WHAT THE EXERCISE ASKS = Lines holding the word "Parque" must be located in the listing below and copied.

TASK MATERIAL =
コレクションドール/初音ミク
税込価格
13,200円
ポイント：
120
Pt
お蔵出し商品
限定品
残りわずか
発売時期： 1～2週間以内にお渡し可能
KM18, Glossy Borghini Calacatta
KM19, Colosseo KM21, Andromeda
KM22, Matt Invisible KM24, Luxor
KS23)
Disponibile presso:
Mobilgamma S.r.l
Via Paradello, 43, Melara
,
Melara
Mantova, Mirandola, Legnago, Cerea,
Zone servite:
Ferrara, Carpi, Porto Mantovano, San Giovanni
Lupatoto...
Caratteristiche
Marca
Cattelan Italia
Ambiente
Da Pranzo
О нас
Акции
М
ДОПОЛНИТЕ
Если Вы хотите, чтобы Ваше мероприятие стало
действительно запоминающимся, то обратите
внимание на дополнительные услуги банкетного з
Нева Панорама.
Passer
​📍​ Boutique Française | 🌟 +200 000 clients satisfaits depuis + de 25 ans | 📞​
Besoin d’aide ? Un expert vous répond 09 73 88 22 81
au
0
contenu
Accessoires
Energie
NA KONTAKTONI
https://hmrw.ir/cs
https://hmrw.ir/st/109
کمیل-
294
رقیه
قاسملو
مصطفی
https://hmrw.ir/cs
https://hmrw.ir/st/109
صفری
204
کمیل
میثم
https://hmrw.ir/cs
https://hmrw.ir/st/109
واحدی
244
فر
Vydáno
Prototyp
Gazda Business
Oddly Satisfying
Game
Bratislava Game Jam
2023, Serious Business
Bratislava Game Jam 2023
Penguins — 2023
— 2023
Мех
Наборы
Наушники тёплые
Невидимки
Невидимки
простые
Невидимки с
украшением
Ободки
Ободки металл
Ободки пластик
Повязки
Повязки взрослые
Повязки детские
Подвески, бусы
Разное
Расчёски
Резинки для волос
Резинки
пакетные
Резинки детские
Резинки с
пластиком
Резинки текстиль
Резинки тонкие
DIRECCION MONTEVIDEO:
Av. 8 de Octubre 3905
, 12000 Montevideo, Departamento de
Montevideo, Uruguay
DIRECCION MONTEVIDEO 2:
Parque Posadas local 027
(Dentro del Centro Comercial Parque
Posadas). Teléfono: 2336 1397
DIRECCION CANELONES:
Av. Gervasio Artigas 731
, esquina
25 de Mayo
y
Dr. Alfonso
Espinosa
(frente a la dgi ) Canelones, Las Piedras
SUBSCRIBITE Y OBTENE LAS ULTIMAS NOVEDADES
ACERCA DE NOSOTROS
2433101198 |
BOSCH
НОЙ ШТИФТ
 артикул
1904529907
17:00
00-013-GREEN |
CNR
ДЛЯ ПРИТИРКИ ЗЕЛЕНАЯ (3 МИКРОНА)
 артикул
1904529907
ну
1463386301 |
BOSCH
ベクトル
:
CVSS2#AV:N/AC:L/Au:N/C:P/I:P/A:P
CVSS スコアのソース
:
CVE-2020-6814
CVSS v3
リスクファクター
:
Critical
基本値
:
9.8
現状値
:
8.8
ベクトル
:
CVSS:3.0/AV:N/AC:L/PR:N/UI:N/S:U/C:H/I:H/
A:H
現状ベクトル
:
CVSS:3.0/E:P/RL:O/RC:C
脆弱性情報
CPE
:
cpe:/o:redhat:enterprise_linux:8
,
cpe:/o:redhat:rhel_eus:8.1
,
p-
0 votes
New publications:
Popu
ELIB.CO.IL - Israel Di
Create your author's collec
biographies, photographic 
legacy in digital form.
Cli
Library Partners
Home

ANSWER TO THIS TASK =
Parque Posadas local 027
(Dentro del Centro Comercial Parque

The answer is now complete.